İYİ Parti Genel Başkanı Meral Akşener'den İliç Tepkisi: Milletimizi Önemsemeyen İktidarın Doğamızı Önemsemesini Beklemiyoruz

TAKİP ET

İYİ Parti Genel Başkanı Meral Akşener partisinin grup toplantısında konuştu. 

Akşener konuşmasına Antalya'da meydana gelen sel felaketi ve Erzincan İliç'te meydana gelen maden faciası ile başladı.

Konuşmasının son bölümünde tekrar Erzincan'da yaşanan maden faciasına değinen Akşener, Aytekin Ataş'ın seslendirdiği "Var Git Ölüm" şarkısını açarak Meclis kürsüsünde gözyaşlarına hakim olamadı.

Akşener'in konuşmasından öne çıkan başlıklar ise şu şekilde:

'29 Haziran 2022'de İliç Konusunda Uyarmıştım'

"Erzincan'ın İliç ilçesinde heyelan, Antalya'da sel felaketi yaşandı. Selde hayatını kaybeden vatandaşlarımıza Allah'tan rahmet diliyorum. İliç'te hala ulaşılamayan 9 işçimize bir an önce ulaşılmasını diliyorum.

Biz, milletini dinlemeyenlerin; bizi dinlememesine, elbette şaşırmıyoruz. Milletini önemsemeyenlerin uyarılarımızı önemsememesine, elbette şaşırmıyoruz. Milletini düşünmeyenlerin; cennet doğamızı düşünmelerini de elbette beklemiyoruz. Ancak; dengesi bozulan doğamız artık, alarm veriyor. İktidarın, iflah olmaz rant telaşı göz göre göre, insanlarımızın hayatını, tehlikeye sokuyor. Bitmek bilmeyen, bu sorumsuzluğun faturasını da her defasında, milletimiz ödüyor.

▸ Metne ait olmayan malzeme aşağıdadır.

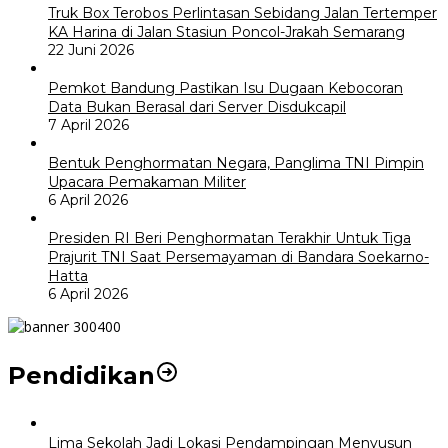
Truk Box Terobos Perlintasan Sebidang Jalan Tertemper
KA Harina di Jalan Stasiun Poncol-Jrakah Semarang
22 Juni 2026
Pemkot Bandung Pastikan Isu Dugaan Kebocoran
Data Bukan Berasal dari Server Disdukcapil
7 April 2026
Bentuk Penghormatan Negara, Panglima TNI Pimpin
Upacara Pemakaman Militer
6 April 2026
Presiden RI Beri Penghormatan Terakhir Untuk Tiga
Prajurit TNI Saat Persemayaman di Bandara Soekarno-
Hatta
6 April 2026
Pendidikan
Lima Sekolah Jadi Lokasi Pendampingan Menyusun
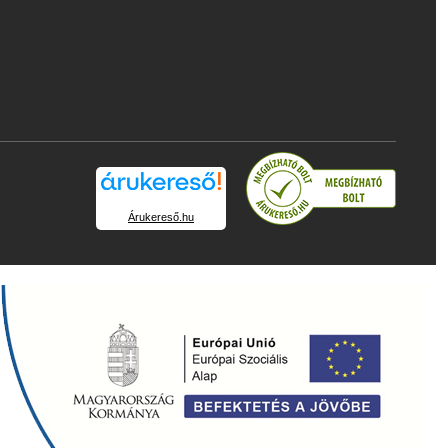
Árukereső.hu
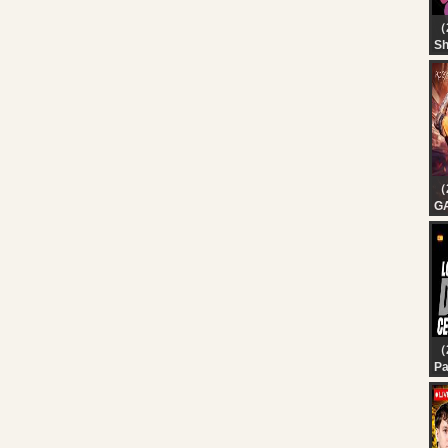
（
Sh
（
G
E
| 
| 
（
Pa
Lo
P1
Ce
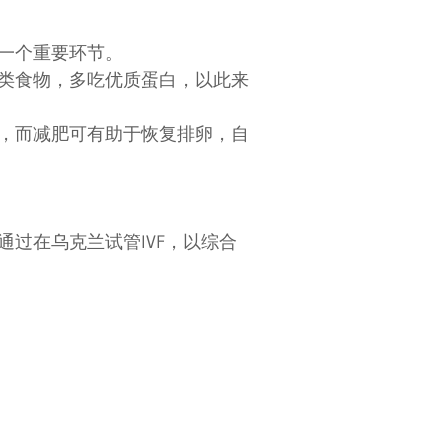
一个重要环节。
类食物，多吃优质蛋白，以此来
，而减肥可有助于恢复排卵，自
过在乌克兰试管IVF，以综合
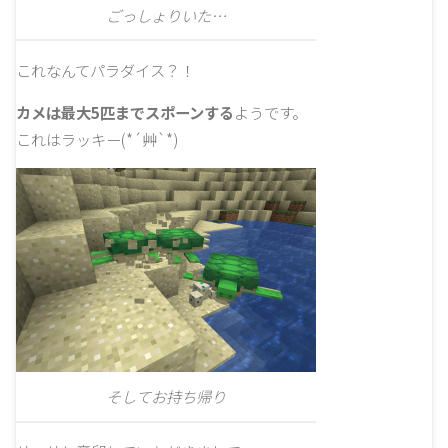
ごっしょりいた…
これなんてパラダイス？！
カメは最大5匹までスポーンする
ようです。
これはラッキー(*´艸`*)
そしてお持ち帰り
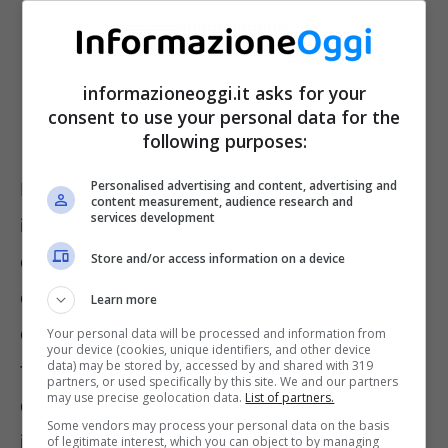
informazioneoggi.it asks for your
consent to use your personal data for the
following purposes:
Personalised advertising and content, advertising and
Ricordiamo altresì che l’ISEE è il cosiddetto
content measurement, audience research and
services development
indicatore della situazione economica
equivalente, e rappresenta uno strumento
Store and/or access information on a device
che consente di misurare la condizione
Learn more
economica delle famiglie, tenendo conto di
Your personal data will be processed and information from
your device (cookies, unique identifiers, and other device
data) may be stored by, accessed by and shared with 319
fattori quali reddito, patrimonio e
partners, or used specifically by this site. We and our partners
may use precise geolocation data.
List of partners.
caratteristiche di un nucleo familiare. Questo
Some vendors may process your personal data on the basis
indicatore è utile in molti contesti e, ad
of legitimate interest, which you can object to by managing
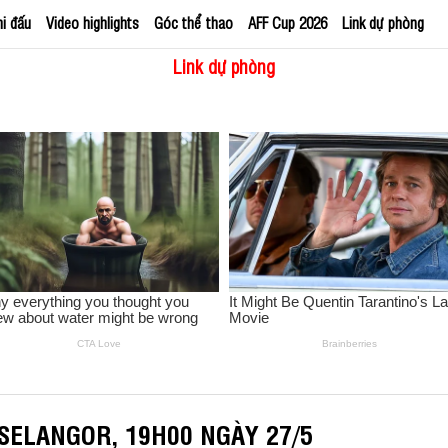
hi đấu
Video highlights
Góc thể thao
AFF Cup 2026
Link dự phòng
Link dự phòng
SELANGOR, 19H00 NGÀY 27/5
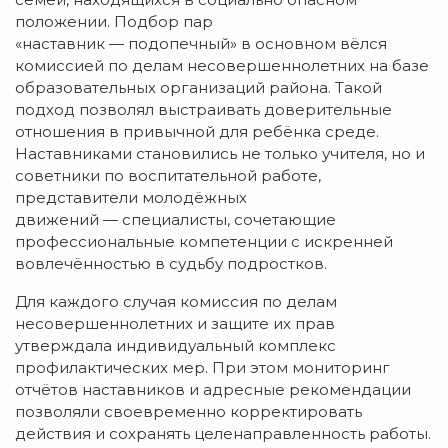
положении. Подбор пар
«наставник — подопечный» в основном вёлся
комиссией по делам несовершеннолетних на базе
образовательных организаций района. Такой
подход позволял выстраивать доверительные
отношения в привычной для ребёнка среде.
Наставниками становились не только учителя, но и
советники по воспитательной работе,
представители молодёжных
движений — специалисты, сочетающие
профессиональные компетенции с искренней
вовлечённостью в судьбу подростков.
Для каждого случая комиссия по делам
несовершеннолетних и защите их прав
утверждала индивидуальный комплекс
профилактических мер. При этом мониторинг
отчётов наставников и адресные рекомендации
позволяли своевременно корректировать
действия и сохранять целенаправленность работы.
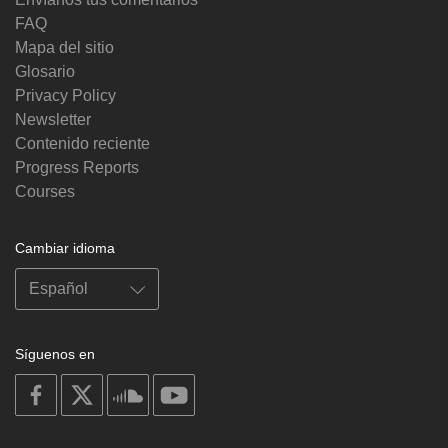
FAQ
Mapa del sitio
Glosario
Privacy Policy
Newsletter
Contenido reciente
Progress Reports
Courses
Cambiar idioma
Síguenos en
on
on
on
on
facebook
X
soundcloud
youtube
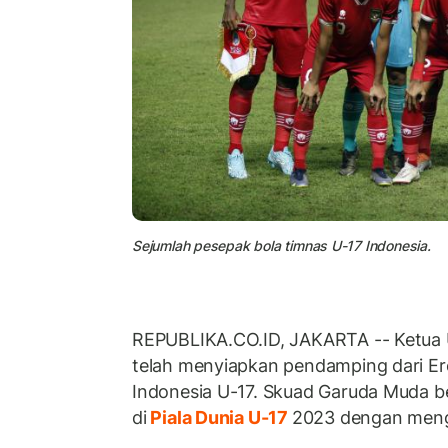
Sejumlah pesepak bola timnas U-17 Indonesia.
REPUBLIKA.CO.ID, JAKARTA -- Ketua 
telah menyiapkan pendamping dari Er
Indonesia U-17. Skuad Garuda Muda b
di
Piala Dunia U-17
2023 dengan mengi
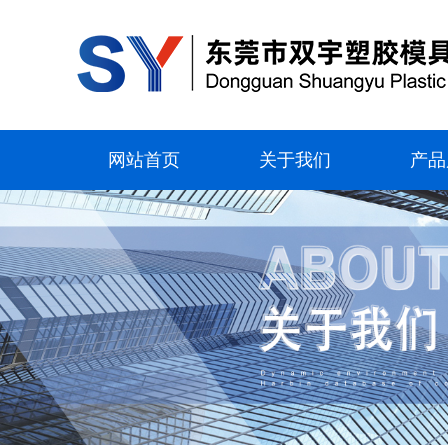
网站首页
关于我们
产品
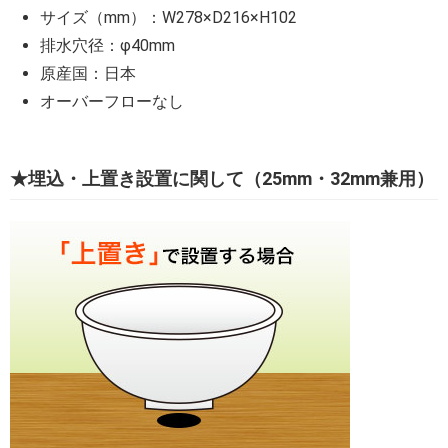
サイズ（mm）：W278×D216×H102
排水穴径：φ40mm
原産国：日本
オーバーフローなし
★埋込・上置き設置に関して（25mm・32mm兼用）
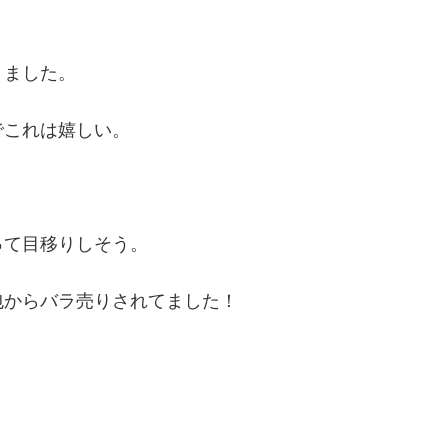
りました。
でこれは嬉しい。
って目移りしそう。
包からバラ売りされてました！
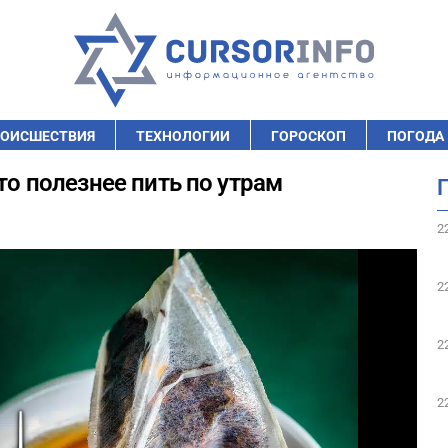
ОИСШЕСТВИЯ
ТЕХНОЛОГИИ
ГОРОСКОП
ПОГОДА
то полезнее пить по утрам
2
2
2
2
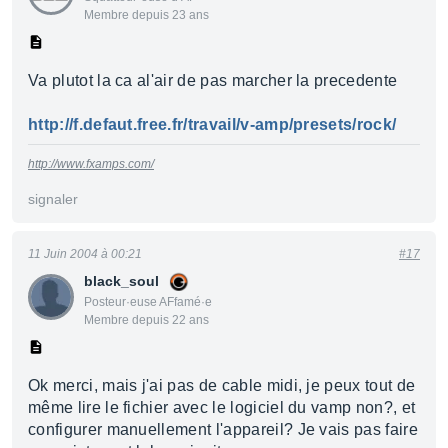
Membre depuis 23 ans
Va plutot la ca al'air de pas marcher la precedente
http://f.defaut.free.fr/travail/v-amp/presets/rock/
http://www.fxamps.com/
signaler
11 Juin 2004 à 00:21
#17
black_soul
Posteur·euse AFfamé·e
Membre depuis 22 ans
Ok merci, mais j'ai pas de cable midi, je peux tout de
même lire le fichier avec le logiciel du vamp non?, et
configurer manuellement l'appareil? Je vais pas faire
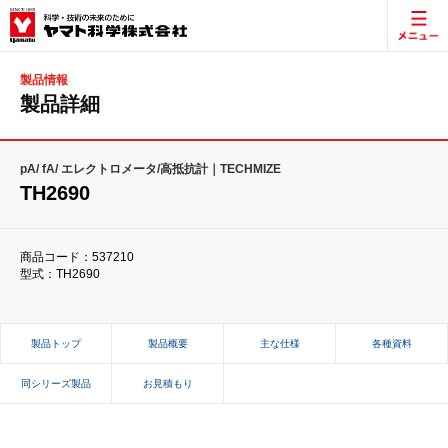
製品情報
製品詳細
pA/ fA/ エレクトロメータ/高抵抗計｜TECHMIZE
TH2690
商品コード：537210
型式：TH2690
製品トップ
製品概要
主な仕様
各種資料
同シリーズ製品
お見積もり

29 Haziran 2022’de, bu kürsüden; Erzincan İliç’teki, altın madenindeki tehlikeye karşı iktidarı uyarmıştım. Hatta bu konuda, İYİ Parti olarak; Meclisimize soru önergeleri de verdik. Ancak iktidar bizi, aşırı duyarlı bulup kulağının üstüne yatmayı tercih etti.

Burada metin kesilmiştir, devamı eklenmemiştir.